Open ryanurbs opened 6 years ago
Hello I want to help in this issue, but first of all I will write some tests, that will guarantee that the code after optimization has the same result as code before the optimization.
Hi folks - I took an initial pass at this to see if I could proof of concept some changes. I also implemented a benchmarking tool so folks could see how any branch was performing.
See here for my draft PR - it's not ready quite yet as I need to rerun my performance benchmarks. It provides a pattern for one case (ReliefF, binary features, discrete data) that I believe could be generally implemented across all cases to provide clearer code and much more performant operations. I'm working on a full testing benchmark run but initial results for the current parallel ReliefF test on binary/discrete data show a runtime improvement of ~1.85 seconds down to ~.6 seconds for the small testing dataset.
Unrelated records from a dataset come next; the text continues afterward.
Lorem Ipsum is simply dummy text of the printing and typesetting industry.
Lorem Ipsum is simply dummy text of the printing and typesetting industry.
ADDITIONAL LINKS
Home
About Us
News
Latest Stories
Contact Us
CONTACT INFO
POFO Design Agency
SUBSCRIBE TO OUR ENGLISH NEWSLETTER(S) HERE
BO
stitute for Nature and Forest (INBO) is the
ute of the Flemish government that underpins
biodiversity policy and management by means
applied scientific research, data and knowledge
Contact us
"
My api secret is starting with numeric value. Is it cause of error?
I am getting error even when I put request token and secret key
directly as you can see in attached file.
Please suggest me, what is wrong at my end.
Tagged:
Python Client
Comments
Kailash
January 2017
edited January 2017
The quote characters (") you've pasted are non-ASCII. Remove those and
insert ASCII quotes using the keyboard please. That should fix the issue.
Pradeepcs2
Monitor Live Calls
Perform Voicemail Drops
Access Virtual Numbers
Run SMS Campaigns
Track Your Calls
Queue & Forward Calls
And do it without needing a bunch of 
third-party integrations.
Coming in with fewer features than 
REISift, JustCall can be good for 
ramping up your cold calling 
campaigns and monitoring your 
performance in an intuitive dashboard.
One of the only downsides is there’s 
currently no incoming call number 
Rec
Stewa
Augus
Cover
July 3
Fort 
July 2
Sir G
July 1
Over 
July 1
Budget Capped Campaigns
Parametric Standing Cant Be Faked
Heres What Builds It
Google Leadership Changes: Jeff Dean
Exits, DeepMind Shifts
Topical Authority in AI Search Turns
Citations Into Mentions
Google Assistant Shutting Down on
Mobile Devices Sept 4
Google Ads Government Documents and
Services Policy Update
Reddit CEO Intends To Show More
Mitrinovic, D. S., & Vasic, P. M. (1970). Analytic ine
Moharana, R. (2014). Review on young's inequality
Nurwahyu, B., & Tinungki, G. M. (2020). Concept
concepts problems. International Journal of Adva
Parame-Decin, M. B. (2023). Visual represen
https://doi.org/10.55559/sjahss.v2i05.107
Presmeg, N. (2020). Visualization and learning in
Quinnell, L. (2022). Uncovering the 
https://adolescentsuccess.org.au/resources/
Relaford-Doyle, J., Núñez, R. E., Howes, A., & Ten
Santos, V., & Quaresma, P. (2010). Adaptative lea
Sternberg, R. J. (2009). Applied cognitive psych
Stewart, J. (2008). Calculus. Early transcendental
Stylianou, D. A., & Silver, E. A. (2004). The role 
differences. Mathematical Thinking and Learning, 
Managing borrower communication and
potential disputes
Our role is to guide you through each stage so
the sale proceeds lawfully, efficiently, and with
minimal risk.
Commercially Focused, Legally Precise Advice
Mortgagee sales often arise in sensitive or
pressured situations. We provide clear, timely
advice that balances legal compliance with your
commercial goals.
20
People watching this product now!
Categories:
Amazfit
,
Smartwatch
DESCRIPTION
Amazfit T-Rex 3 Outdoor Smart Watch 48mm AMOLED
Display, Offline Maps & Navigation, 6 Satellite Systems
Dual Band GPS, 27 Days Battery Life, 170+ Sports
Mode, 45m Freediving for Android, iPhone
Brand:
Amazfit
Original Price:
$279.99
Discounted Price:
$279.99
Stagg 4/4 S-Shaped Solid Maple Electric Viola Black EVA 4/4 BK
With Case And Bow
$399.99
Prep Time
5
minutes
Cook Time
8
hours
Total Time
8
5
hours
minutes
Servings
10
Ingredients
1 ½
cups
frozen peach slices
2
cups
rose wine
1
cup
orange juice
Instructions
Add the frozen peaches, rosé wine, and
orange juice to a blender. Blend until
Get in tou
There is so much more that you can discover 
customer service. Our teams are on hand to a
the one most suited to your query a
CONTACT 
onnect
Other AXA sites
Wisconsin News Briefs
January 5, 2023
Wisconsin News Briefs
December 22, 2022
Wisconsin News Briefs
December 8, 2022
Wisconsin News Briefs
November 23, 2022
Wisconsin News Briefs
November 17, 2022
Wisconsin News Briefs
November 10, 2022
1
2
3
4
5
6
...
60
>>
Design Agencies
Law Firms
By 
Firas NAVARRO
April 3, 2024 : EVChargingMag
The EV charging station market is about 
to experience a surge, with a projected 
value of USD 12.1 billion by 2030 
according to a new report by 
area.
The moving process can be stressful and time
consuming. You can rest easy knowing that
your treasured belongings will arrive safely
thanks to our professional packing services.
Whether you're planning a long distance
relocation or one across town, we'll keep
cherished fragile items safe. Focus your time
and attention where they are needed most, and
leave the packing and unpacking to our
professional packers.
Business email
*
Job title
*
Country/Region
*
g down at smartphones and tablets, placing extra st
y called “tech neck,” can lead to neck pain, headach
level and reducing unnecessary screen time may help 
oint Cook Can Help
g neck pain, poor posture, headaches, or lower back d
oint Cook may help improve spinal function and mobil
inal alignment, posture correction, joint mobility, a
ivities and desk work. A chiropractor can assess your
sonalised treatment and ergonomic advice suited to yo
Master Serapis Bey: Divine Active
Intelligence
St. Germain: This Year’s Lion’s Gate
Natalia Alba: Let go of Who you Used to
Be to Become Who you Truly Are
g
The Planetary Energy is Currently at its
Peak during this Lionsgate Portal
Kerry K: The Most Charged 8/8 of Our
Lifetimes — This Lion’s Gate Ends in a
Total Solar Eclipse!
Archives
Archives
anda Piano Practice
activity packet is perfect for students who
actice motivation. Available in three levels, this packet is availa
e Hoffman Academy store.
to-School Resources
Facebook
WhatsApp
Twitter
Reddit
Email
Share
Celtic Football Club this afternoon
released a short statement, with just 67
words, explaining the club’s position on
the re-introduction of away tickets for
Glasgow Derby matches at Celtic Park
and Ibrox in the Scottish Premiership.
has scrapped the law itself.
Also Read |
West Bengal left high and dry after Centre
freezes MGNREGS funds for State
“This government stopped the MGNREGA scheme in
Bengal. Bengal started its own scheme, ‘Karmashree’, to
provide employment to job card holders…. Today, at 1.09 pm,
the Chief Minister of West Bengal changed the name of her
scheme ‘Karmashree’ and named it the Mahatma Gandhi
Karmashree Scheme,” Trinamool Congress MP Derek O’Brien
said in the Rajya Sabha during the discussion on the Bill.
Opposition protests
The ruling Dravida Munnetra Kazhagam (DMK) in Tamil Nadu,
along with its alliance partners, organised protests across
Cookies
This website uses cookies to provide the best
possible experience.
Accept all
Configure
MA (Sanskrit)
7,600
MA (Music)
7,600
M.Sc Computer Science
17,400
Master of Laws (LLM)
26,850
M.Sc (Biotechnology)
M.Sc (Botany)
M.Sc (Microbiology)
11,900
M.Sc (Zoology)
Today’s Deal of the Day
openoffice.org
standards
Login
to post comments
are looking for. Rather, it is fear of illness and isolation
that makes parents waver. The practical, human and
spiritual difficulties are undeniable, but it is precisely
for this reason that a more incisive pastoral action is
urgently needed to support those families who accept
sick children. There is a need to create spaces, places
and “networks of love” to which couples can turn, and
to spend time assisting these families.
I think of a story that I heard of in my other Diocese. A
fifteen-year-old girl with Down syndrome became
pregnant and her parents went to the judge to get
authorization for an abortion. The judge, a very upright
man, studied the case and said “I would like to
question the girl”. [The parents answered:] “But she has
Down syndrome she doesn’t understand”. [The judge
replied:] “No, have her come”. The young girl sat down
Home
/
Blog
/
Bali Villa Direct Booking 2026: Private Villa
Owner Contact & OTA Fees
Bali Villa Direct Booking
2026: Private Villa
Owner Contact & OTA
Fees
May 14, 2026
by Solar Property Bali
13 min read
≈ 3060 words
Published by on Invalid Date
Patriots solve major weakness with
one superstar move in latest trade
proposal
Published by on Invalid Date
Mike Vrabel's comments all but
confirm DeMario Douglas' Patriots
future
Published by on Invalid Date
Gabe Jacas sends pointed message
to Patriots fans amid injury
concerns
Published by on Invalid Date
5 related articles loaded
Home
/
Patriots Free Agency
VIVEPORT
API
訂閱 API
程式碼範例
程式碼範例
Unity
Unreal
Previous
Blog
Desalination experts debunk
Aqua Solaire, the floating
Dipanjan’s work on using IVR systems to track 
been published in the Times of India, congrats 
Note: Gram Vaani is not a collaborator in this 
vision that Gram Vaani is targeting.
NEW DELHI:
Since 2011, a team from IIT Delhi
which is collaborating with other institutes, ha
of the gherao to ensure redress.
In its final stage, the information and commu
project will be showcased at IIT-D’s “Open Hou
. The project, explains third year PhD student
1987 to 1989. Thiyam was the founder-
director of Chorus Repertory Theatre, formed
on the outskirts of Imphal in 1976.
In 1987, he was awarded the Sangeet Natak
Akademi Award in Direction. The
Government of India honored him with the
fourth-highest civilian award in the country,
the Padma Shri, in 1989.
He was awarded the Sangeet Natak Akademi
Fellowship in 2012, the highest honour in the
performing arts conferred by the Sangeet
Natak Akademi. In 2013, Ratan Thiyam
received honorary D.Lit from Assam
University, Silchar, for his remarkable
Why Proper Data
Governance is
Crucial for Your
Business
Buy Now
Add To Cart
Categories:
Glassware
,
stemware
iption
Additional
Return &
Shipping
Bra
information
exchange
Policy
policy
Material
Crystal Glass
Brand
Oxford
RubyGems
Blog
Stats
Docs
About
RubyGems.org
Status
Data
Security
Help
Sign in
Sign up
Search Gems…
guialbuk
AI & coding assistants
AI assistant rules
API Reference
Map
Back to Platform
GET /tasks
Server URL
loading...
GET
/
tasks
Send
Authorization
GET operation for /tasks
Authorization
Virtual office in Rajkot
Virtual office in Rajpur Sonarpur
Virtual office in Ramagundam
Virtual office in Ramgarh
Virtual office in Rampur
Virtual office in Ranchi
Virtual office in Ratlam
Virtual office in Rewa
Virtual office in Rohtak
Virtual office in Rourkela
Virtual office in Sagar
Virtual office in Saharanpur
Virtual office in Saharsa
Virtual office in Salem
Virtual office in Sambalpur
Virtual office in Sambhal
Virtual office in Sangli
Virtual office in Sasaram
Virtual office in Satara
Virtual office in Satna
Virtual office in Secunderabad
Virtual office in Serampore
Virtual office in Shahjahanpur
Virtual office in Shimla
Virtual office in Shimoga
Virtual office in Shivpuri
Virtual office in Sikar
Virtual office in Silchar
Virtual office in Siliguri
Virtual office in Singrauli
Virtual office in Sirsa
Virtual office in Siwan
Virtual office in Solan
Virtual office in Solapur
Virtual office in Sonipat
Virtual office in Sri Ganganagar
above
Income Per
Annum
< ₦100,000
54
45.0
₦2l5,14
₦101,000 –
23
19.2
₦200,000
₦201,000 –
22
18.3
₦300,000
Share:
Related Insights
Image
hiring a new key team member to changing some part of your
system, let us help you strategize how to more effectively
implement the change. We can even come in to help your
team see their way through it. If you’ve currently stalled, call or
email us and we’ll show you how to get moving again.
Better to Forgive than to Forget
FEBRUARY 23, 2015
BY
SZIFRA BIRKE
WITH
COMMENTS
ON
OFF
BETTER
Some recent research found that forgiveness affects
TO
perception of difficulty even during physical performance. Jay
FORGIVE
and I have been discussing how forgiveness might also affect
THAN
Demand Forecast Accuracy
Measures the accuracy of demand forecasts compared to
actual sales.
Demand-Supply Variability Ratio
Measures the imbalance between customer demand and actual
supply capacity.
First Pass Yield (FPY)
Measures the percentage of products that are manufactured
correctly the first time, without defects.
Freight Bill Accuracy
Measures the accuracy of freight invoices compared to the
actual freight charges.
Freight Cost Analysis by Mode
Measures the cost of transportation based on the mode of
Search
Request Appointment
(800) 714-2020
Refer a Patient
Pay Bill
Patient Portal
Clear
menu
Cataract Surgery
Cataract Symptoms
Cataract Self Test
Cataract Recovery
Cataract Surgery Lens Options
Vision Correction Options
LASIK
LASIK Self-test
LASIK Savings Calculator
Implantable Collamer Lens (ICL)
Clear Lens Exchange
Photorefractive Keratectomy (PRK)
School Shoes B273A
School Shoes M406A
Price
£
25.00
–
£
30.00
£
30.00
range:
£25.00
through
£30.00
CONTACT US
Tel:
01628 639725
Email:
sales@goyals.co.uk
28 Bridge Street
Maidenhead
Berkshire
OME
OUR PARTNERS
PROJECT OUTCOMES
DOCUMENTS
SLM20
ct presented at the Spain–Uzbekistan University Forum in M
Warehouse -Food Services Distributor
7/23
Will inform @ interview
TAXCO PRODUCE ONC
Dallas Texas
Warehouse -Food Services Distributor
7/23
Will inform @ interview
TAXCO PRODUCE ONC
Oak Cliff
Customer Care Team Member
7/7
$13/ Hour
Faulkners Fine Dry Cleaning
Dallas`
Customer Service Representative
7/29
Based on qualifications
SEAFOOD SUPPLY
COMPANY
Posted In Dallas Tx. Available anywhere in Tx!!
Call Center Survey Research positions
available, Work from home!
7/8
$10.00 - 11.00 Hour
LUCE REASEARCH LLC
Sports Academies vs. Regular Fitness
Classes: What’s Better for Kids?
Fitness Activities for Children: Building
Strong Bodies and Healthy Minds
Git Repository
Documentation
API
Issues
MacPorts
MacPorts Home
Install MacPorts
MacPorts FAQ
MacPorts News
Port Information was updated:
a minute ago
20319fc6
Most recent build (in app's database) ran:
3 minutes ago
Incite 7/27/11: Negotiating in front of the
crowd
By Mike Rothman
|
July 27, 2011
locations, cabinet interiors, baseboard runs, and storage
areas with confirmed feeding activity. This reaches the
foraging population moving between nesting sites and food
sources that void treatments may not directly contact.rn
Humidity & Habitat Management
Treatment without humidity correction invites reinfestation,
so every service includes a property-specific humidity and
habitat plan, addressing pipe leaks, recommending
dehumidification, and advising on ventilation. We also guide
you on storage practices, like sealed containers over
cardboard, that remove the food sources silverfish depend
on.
One of the major challenges of making the Relief-based algorithms of ReBATE flexible enough to handle different dataset types, i.e. (1) continuous, discrete, or mixed feature types, (2) binary, multiclass, or continuous outcomes, (3) presence of missing data, is to do so in a way that preserves computational efficiency. Presently scikit-rebate is implemented in a fairly compact manner, however this may not ultimately be the most efficient implementation. This issue posting seeks enhancements to ReBATE and it's underlying algorithms (i.e. ReliefF, SURF, SURF, MultiSURF, MultiSURF, TuRF) to make the respective algorithms run faster, and utilize less memory.